* **YOUR INSTRUCTIONS**:
Although pictures appear in the records, the copy must leave them out and match everything else exactly.

+ + + +

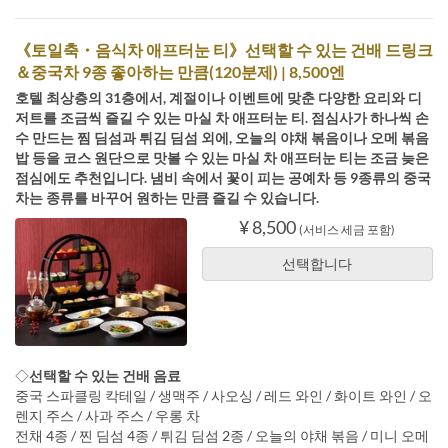
《토일축・음식차 애프터눈 티》선택할 수 있는 건배 드링크
＆중국차 9종 좋아하는 만큼(120분제) | 8,500엔
호텔 최상층의 31층에서, 계절이나 이벤트에 맞춘 다양한 요리와 디
저트를 조금씩 즐길 수 있는 마실 차 애프터눈 티. 점심사가 하나씩 손
수 만드는 찜 딤섬과 튀김 딤섬 외에, 오늘의 야채 볶음이나 오메 볶음
밥 등을 코스 원단으로 맛볼 수 있는 마실 차 애프터눈 티는 조금 늦은
점심에도 추천입니다. 냄비 속에서 꽃이 피는 공예차 등 9종류의 중국
차는 종류를 바꾸어 원하는 만큼 즐길 수 있습니다.
¥ 8,500
(서비스 세금 포함)
선택합니다
◇
선택할 수 있는 건배 음료
중국 스파클링 칵테일 / 생맥주 / 사오싱 / 레드 와인 / 화이트 와인 / 오
렌지 주스 / 사과 주스 / 우롱 차
전채 4종 / 찐 딤섬 4종 / 튀김 딤섬 2종 / 오늘의 야채 볶음 / 미니 오메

+ + + +

* **RESULT**:
《토일축・음식차 애프터눈 티》선택할 수 있는 건배 드링크
＆중국차 9종 좋아하는 만큼(120분제) | 8,500엔
호텔 최상층의 31층에서, 계절이나 이벤트에 맞춘 다양한 요리와 디
저트를 조금씩 즐길 수 있는 마실 차 애프터눈 티. 점심사가 하나씩 손
수 만드는 찜 딤섬과 튀김 딤섬 외에, 오늘의 야채 볶음이나 오메 볶음
밥 등을 코스 원단으로 맛볼 수 있는 마실 차 애프터눈 티는 조금 늦은
점심에도 추천입니다. 냄비 속에서 꽃이 피는 공예차 등 9종류의 중국
차는 종류를 바꾸어 원하는 만큼 즐길 수 있습니다.
¥ 8,500
(서비스 세금 포함)
선택합니다
◇
선택할 수 있는 건배 음료
중국 스파클링 칵테일 / 생맥주 / 사오싱 / 레드 와인 / 화이트 와인 / 오
렌지 주스 / 사과 주스 / 우롱 차
전채 4종 / 찐 딤섬 4종 / 튀김 딤섬 2종 / 오늘의 야채 볶음 / 미니 오메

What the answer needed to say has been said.